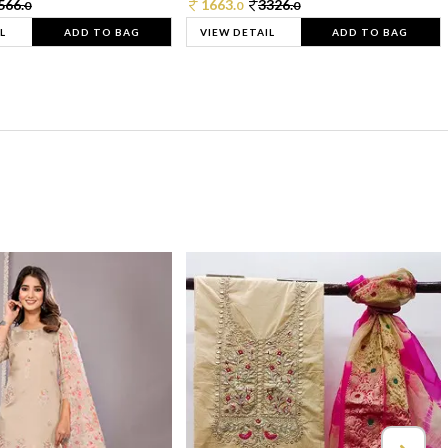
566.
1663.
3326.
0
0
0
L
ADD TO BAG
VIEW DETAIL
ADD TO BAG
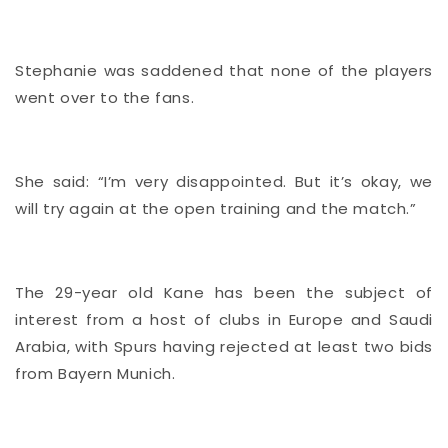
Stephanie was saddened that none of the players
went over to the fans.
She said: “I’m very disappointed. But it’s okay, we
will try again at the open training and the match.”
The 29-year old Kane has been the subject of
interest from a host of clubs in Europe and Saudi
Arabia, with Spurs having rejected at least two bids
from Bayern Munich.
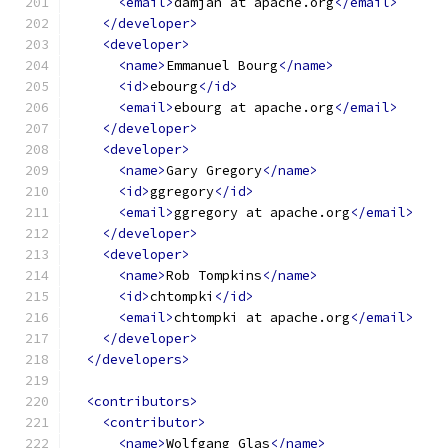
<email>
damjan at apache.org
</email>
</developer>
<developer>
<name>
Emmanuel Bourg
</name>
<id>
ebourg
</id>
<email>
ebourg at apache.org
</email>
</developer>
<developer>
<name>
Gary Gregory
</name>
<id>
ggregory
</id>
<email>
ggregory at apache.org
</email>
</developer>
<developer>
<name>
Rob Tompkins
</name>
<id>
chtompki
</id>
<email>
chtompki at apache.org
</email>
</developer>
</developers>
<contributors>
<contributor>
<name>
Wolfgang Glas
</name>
■ ■ ■ ■ ■
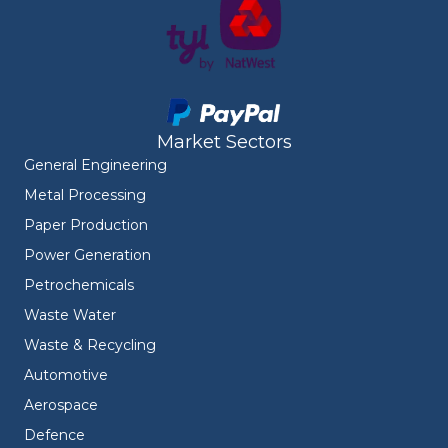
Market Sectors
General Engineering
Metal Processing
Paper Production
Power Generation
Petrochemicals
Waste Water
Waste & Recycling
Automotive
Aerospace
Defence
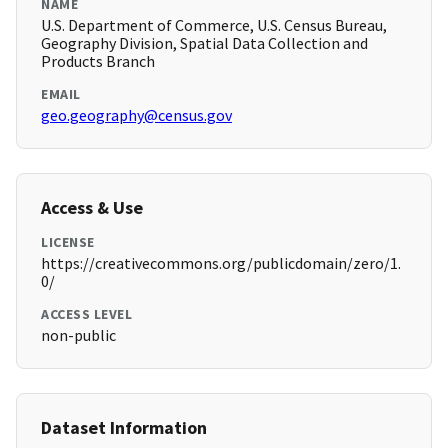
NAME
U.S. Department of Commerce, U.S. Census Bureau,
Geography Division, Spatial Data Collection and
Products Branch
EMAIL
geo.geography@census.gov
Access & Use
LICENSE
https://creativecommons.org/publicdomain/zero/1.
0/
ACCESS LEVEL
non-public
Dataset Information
■ ■ ■ ■ ■
Each line that includes the string "apache" should be copied from the data.

damjan at apache.org
ebourg at apache.org
ggregory at apache.org
chtompki at apache.org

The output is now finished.